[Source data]
• • •

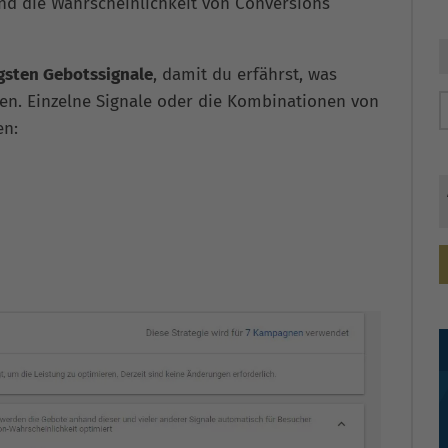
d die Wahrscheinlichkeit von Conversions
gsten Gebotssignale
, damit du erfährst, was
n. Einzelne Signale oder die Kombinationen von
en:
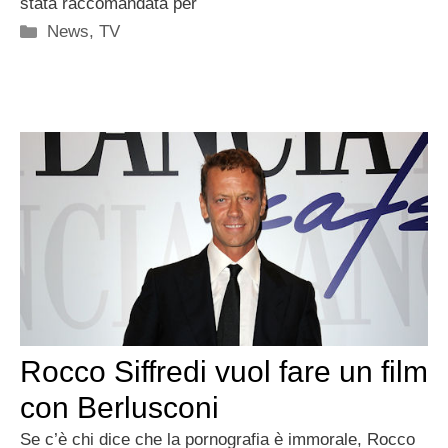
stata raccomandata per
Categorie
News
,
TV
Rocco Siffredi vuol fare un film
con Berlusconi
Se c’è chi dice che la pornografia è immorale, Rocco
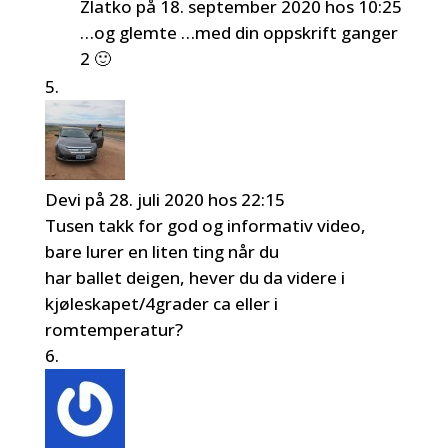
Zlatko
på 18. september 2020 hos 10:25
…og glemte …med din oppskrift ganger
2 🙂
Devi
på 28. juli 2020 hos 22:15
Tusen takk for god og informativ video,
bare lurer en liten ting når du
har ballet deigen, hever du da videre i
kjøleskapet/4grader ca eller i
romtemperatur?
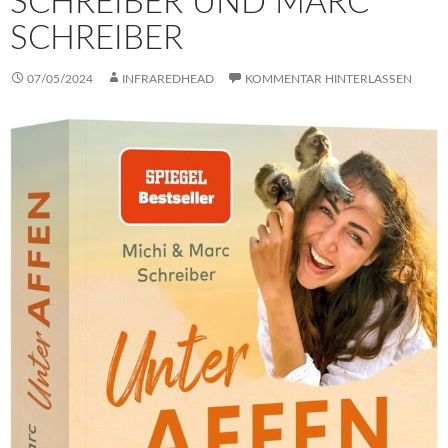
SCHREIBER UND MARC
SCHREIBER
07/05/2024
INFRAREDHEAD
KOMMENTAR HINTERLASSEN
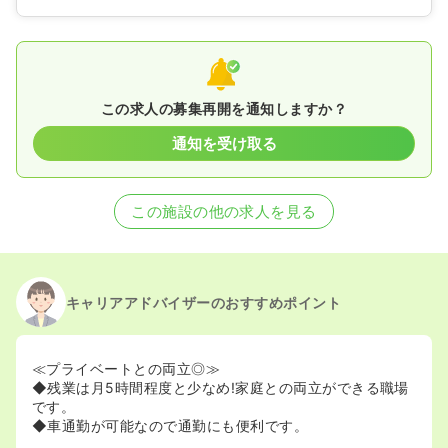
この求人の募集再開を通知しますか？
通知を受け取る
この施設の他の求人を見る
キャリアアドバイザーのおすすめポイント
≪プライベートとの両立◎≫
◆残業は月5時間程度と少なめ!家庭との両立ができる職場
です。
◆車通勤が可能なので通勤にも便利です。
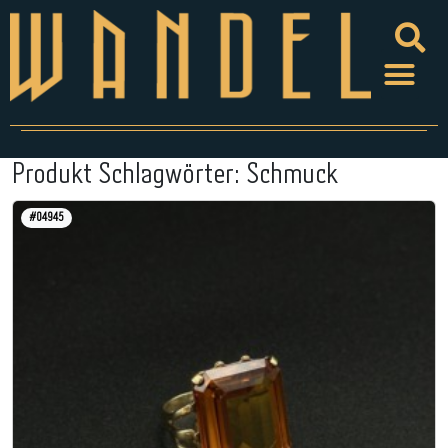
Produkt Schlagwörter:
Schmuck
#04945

• • •

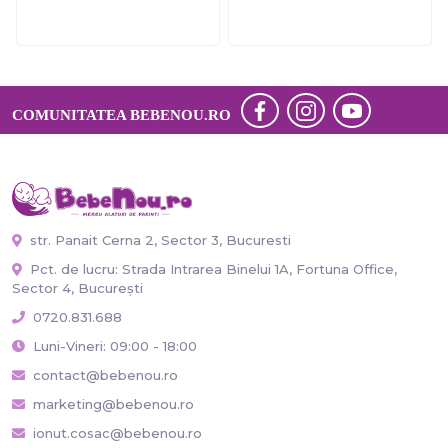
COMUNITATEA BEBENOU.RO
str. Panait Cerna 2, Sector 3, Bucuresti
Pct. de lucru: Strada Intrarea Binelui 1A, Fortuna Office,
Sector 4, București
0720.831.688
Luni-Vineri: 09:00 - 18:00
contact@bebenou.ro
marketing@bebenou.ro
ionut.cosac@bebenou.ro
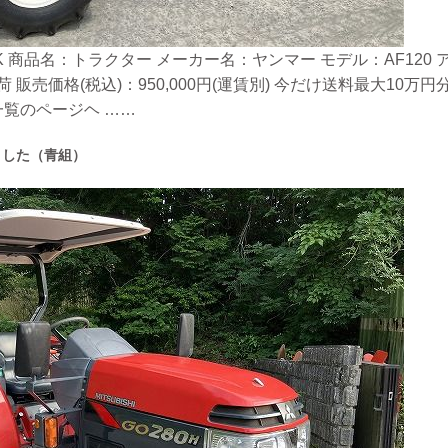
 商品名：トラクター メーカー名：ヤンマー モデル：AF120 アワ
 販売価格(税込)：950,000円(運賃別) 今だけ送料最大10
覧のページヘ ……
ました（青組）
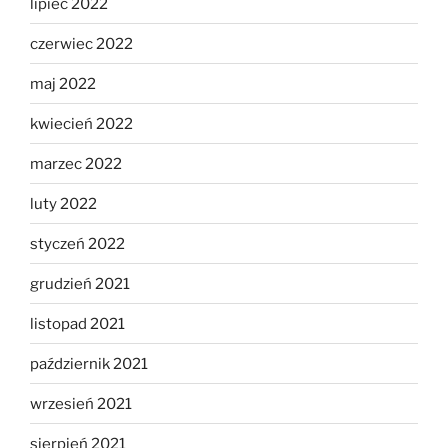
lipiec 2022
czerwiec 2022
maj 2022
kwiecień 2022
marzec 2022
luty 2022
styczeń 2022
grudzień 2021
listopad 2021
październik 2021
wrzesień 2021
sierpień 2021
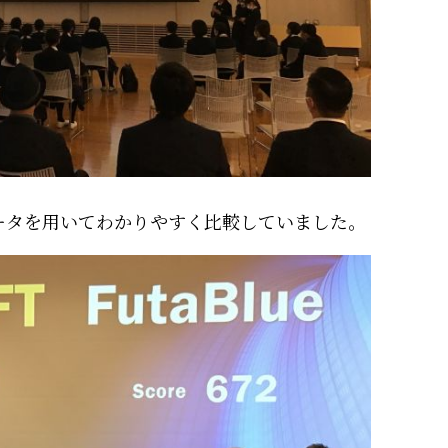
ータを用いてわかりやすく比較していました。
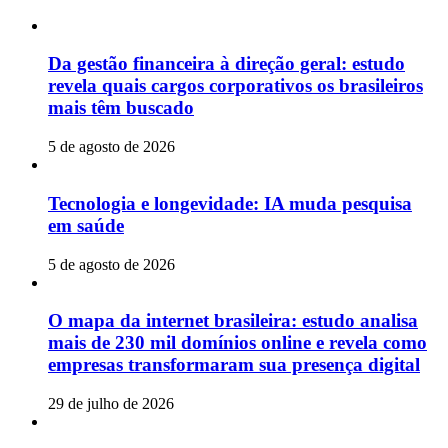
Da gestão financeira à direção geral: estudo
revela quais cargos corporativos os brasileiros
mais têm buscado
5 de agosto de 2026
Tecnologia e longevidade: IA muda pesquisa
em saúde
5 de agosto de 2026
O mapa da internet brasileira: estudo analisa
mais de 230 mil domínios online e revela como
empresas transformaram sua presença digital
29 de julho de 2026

• • •

Task description:
Reproduce the entries exactly, from the line with "ータを用いてわかりやすく比較していました。" to the line with "mais de 230 mil domínios online e revela como", both lines included, keeping no pictures.

Exercise result:
ータを用いてわかりやすく比較していました。
Da gestão financeira à direção geral: estudo
revela quais cargos corporativos os brasileiros
mais têm buscado
5 de agosto de 2026
Tecnologia e longevidade: IA muda pesquisa
em saúde
5 de agosto de 2026
O mapa da internet brasileira: estudo analisa
mais de 230 mil domínios online e revela como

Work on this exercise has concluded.